Bradley Young

Personal information
- Full name: Bradley Evan Young
- Born: 23 February 1973 (age 53) Adelaide, South Australia
- Batting: Right-handed
- Bowling: Slow left-arm orthodox
- Role: bowler

International information
- National side: Australia;
- ODI debut (cap 138): 18 January 1998 v South Africa
- Last ODI: 13 January 1999 v Sri Lanka

Domestic team information
- 1996/97–2002/03: South Australia

Career statistics
| Competition | ODI | FC | LA | T20 |
| Matches | 6 | 54 | 65 | 5 |
| Runs scored | 31 | 2,119 | 660 | 12 |
| Batting average | 15.50 | 28.63 | 16.50 | 12.00 |
| 100s/50s | 0/0 | 3/8 | 0/1 | 0/0 |
| Top score | 18 | 122 | 56 | 9* |
| Balls bowled | 234 | 13,038 | 2,574 | 108 |
| Wickets | 1 | 141 | 56 | 5 |
| Bowling average | 251.00 | 44.71 | 37.35 | 24.00 |
| 5 wickets in innings | 0 | 5 | 0 | 0 |
| 10 wickets in match | 0 | 0 | 0 | 0 |
| Best bowling | 1/26 | 6/85 | 4/4 | 2/37 |
| Catches/stumpings | 2/– | 44/– | 36/– | 0/– |

Medal record
Representing Australia
Men's Cricket
Commonwealth Games
| Silver medal – second place | 1998 Kuala Lumpur | List-A cricket |
- Source: CricInfo, 4 June 2021

= Brad Young (cricketer) =

Australian cricketer (born 1973)

Bradley Evan Young (born 23 February 1973) is an Australian former cricketer. A left-arm orthodox spinner who was also an aggressive lower order right hand batsman, Young played six One Day Internationals for Australia in the 1998/99 period. Young was selected for Australia at the 1998 Commonwealth Games in Kuala Lumpur, taking a hat trick against New Zealand and winning a silver medal after losing to South Africa in the final.

Young's final match for Australia ended after he slid into the fence trying to prevent a boundary and needed to be carried from the Sydney Cricket Ground in considerable pain after injuring his leg.

In 1998 and 2001 Young was the professional for Lancashire League team East Lancashire Cricket Club.

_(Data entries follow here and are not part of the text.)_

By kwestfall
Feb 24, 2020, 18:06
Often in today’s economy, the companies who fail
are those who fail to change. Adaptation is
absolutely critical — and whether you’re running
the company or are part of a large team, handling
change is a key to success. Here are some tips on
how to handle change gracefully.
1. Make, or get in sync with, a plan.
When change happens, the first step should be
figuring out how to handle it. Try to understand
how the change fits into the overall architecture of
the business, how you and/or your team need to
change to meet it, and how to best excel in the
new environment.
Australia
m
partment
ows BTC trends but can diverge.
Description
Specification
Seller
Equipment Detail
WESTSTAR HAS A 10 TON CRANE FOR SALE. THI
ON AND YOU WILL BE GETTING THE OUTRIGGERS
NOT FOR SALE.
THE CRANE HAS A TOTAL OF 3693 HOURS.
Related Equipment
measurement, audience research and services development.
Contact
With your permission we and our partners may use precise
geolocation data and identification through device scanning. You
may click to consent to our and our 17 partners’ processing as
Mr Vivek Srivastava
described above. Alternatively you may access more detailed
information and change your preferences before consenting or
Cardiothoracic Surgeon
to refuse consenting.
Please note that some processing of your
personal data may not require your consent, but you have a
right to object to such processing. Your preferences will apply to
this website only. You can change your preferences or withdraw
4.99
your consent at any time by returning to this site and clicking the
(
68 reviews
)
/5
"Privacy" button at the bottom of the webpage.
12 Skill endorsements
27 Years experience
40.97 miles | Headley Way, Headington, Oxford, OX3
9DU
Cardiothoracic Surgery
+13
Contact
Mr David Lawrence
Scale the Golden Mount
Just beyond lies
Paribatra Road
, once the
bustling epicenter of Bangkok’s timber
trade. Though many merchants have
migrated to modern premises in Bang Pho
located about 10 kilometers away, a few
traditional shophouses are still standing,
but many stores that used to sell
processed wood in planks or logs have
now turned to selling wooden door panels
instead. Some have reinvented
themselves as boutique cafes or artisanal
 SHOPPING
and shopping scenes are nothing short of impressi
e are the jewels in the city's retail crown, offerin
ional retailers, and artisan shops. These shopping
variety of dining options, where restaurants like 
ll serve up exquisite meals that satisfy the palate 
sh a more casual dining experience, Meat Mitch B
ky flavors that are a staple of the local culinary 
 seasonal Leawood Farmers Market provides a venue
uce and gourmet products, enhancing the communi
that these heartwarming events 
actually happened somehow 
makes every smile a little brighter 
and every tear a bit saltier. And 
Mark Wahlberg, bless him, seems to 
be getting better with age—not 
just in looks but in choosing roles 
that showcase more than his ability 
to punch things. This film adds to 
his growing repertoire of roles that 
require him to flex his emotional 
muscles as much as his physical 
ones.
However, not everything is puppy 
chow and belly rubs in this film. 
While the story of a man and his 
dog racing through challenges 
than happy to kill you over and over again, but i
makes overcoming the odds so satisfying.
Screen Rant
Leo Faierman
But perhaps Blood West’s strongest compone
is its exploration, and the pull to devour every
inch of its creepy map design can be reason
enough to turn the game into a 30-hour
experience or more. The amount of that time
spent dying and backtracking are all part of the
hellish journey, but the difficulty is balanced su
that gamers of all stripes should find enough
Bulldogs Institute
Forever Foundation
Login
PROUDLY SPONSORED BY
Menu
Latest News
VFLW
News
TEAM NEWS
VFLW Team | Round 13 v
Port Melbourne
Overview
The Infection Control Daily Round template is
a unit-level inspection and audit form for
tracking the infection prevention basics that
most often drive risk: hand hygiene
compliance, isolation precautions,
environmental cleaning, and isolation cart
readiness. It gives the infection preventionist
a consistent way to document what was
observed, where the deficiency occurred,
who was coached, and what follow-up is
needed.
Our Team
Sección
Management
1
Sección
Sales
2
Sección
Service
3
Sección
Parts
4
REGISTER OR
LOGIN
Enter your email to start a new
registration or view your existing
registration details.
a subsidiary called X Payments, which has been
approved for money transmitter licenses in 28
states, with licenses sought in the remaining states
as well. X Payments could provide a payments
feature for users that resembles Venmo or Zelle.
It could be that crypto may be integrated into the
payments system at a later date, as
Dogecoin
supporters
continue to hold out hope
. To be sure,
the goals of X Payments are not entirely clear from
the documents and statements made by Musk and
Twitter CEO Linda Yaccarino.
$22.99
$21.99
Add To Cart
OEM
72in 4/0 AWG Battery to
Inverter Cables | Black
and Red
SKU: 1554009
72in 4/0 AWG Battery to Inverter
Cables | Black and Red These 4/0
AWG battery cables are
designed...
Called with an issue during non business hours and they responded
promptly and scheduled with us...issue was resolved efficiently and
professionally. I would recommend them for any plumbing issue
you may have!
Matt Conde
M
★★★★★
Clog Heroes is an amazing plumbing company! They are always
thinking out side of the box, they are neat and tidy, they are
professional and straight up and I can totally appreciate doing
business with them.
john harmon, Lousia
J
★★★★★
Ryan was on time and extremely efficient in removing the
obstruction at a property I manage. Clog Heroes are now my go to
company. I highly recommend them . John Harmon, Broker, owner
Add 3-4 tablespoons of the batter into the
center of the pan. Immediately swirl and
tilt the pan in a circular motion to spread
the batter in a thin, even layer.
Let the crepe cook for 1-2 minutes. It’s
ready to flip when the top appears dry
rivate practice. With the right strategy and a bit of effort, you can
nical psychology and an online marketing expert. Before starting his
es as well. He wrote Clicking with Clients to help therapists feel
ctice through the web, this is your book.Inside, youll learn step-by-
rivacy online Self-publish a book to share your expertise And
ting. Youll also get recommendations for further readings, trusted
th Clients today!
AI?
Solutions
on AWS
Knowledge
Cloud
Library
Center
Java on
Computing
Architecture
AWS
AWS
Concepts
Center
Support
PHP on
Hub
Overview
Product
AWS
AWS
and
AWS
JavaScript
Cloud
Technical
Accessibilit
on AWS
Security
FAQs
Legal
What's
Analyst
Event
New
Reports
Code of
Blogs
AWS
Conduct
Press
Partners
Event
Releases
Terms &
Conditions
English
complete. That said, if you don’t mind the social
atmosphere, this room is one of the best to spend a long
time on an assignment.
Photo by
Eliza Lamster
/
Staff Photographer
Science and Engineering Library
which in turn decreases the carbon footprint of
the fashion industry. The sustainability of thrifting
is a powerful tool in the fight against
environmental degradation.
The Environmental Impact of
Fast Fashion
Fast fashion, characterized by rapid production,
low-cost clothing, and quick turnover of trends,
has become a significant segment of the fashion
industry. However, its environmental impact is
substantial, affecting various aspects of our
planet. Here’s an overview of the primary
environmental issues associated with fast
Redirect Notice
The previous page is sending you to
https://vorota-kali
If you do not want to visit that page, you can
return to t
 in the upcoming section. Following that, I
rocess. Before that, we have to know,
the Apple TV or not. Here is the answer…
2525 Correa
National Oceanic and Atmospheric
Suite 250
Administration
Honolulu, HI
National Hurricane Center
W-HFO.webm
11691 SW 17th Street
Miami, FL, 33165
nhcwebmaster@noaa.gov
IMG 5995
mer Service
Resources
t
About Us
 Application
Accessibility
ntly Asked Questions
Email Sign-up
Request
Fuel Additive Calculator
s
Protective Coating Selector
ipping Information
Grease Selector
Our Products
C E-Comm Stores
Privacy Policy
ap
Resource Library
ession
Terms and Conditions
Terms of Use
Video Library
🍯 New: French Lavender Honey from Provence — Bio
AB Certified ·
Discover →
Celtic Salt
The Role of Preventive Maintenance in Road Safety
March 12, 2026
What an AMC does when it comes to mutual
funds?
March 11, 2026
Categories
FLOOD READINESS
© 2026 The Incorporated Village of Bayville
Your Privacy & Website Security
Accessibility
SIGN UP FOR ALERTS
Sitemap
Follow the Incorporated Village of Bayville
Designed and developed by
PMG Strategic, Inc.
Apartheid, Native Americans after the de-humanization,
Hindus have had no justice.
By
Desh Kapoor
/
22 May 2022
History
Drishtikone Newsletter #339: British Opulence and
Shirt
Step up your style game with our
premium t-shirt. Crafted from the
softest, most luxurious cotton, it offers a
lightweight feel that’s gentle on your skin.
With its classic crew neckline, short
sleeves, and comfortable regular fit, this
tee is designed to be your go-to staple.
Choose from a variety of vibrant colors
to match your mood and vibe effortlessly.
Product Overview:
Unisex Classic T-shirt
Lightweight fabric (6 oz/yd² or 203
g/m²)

On 12 December 2012, Young signed with the Adelaide Strikers, as a replacement for the injured Jon Holland.

Young held the record of the most deliveries needed by an Australian to claim his first One Day International wicket when he took 201 deliveries before being overtaken by Glenn Maxwell in February 2013.